ADMINISTRATIVO E AMBIENTAL. EXECUÇÃO FISCAL. IBAMA. MULTA. DESMATAMENTO. ERRO NA DESCRIÇÃO DAS COORDENADAS DO IMÓVEL. NULIDADE DO AUTO DE INFRAÇÃO. ILEGITIMIDADE PASSIVA.
1. Trata-se de recurso contra a sentença que reconheceu a ausência de responsabilidade do apelado por dano ambiental em razão de as coordenadas geográficas constantes do auto de infração indicarem a propriedade vizinha.
2. Considera-se vício insanável aquele em que a correção da autuação implica modificação do fato descrito no auto de infração. AC 000463.44.2009.4.01.3303, Sexta Turma, Rel. Desemb. Federal Jirair Aram Meguerian, e-DJF 24/02/2017)
3. No caso concreto, a área em que teria ocorrido a queimada não corresponde às coordenadas da propriedade do apelado, de modo que se pode concluir que sua retificação posterior implicaria modificação do fato descrito.
4. A constatação de vício insanável impõe a nulidade do auto de infração, sendo possível a imputação do mesmo fato ao infrator se lavrado novo auto dentro do prazo prescricional ( § 2º do art. 100 do Decreto nº 6.514/2008).
5. Acerca do auto de infração dispõe o art. 97 do Decreto n. 6.514/08: O auto de infração deverá ser lavrado em impresso próprio, com a identificação do autuado, a descrição clara e objetiva das infrações administrativas constatadas e a indicação dos respectivos dispositivos legais e regulamentares infringidos, não devendo conter emendas ou rasuras que comprometam sua validade.

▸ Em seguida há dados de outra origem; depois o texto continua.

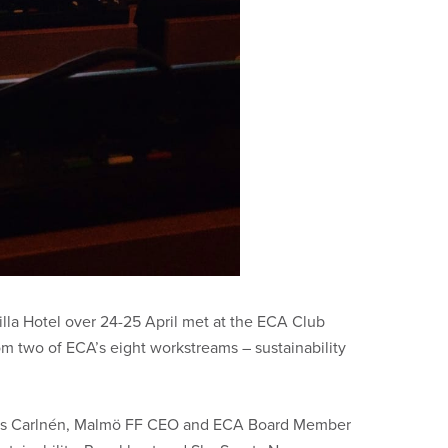
lla Hotel over 24-25 April met at the ECA Club
om two of ECA’s eight workstreams – sustainability
as
Carlnén, Malmö FF CEO and
ECA Board Member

6. Recurso de apelação a que se nega provimento. (TRF-1 – AC: 00048957820154013600, Relator: DESEMBARGADOR FEDERAL CARLOS MOREIRA ALVES, Data de Julgamento: 04/07/2022, 8ª Turma, Data de Publicação: PJe 06/07/2022 PAG PJe 06/07/2022 PAG)
RELATÓRIO
O Instituto Brasileiro do Meio Ambiente e dos Recursos Naturais Renováveis – IBAMA manifesta recurso de apelação por meio do qual pede a reforma da r. sentença do Juízo Federal da 4ª Vara Federal da Seção Judiciária de Mato Grosso que, nos embargos à execução em que o autor postula a desconstituição do título executivo extrajudicial que embasa a execução fiscal nº 17308-65.2011.4.01.3600, acolheu o pedido formulado na inicial para “reconhecer a nulidade do auto de infração nº 345204/D, que fundamenta a CDA nº 18855114, e, em consequência, julgar extinta a execução fiscal.” (Id 73601033 – fls. 202).
Argumenta, em síntese, que o apelado foi autuado em razão da queimada não autorizada em 120 hectares no interior da propriedade rural denominada Fazenda, localizada no Município de Santa Cruz do Xingu/MT, ocasião em que foi lavrado o auto de infração n. 345204-D.
Assevera que embora as coordenadas geográficas contidas no auto de infração indicarem a Fazenda II, como local da queimada, no curso do processo administrativo restou apurado que na região onde se localizam ambas as propriedades teriam sido identificados diversos pontos de queimada não autorizada, de forma que houve equívoco na indicação das coordenadas geográficas descritas no auto de infração, incorrendo em mero erro material, incapaz de ensejar a nulidade da autuação. (Id 73601033 – fls. 205/207v).
É o relatório.
VOTO
Cuida-se de recurso de apelação contra decisão de primeiro grau que reconheceu a ausência de responsabilidade do apelado à infração descrita na Certidão de Dívida Ativa acostada aos autos às fls. 26, qual seja: a queimada não autorizada em 120 hectares no interior da propriedade rural denominada Fazenda, localizada no Município de Santa Cruz do Xingu/MT.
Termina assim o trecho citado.